## Aim of the exercise
Using the data beneath, show every line that includes the word "Current".

Page images and extracted text
+++
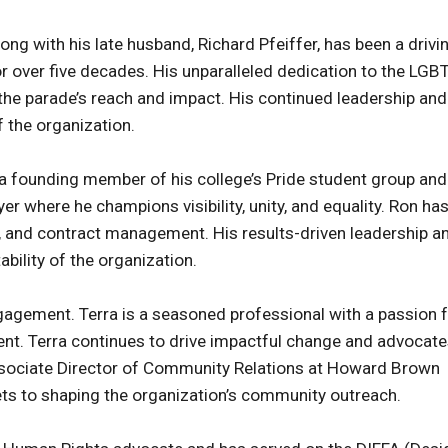
ong with his late husband, Richard Pfeiffer, has been a drivi
r over five decades. His unparalleled dedication to the LG
he parade’s reach and impact. His continued leadership and
 the organization.
 founding member of his college’s Pride student group and
 where he champions visibility, unity, and equality. Ron ha
e, and contract management. His results-driven leadership a
ability of the organization.
agement. Terra is a seasoned professional with a passion 
nt. Terra continues to drive impactful change and advocat
ssociate Director of Community Relations at Howard Brown
ets to shaping the organization’s community outreach.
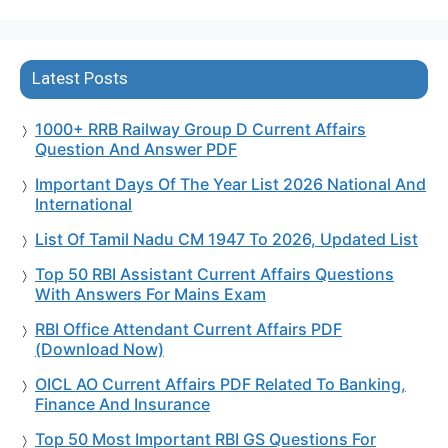
Latest Posts
1000+ RRB Railway Group D Current Affairs
Question And Answer PDF
Important Days Of The Year List 2026 National And
International
List Of Tamil Nadu CM 1947 To 2026, Updated List
Top 50 RBI Assistant Current Affairs Questions
With Answers For Mains Exam
RBI Office Attendant Current Affairs PDF
(Download Now)
OICL AO Current Affairs PDF Related To Banking,
Finance And Insurance
Top 50 Most Important RBI GS Questions For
+++
## Answer box
1000+ RRB Railway Group D Current Affairs
Top 50 RBI Assistant Current Affairs Questions
RBI Office Attendant Current Affairs PDF
OICL AO Current Affairs PDF Related To Banking,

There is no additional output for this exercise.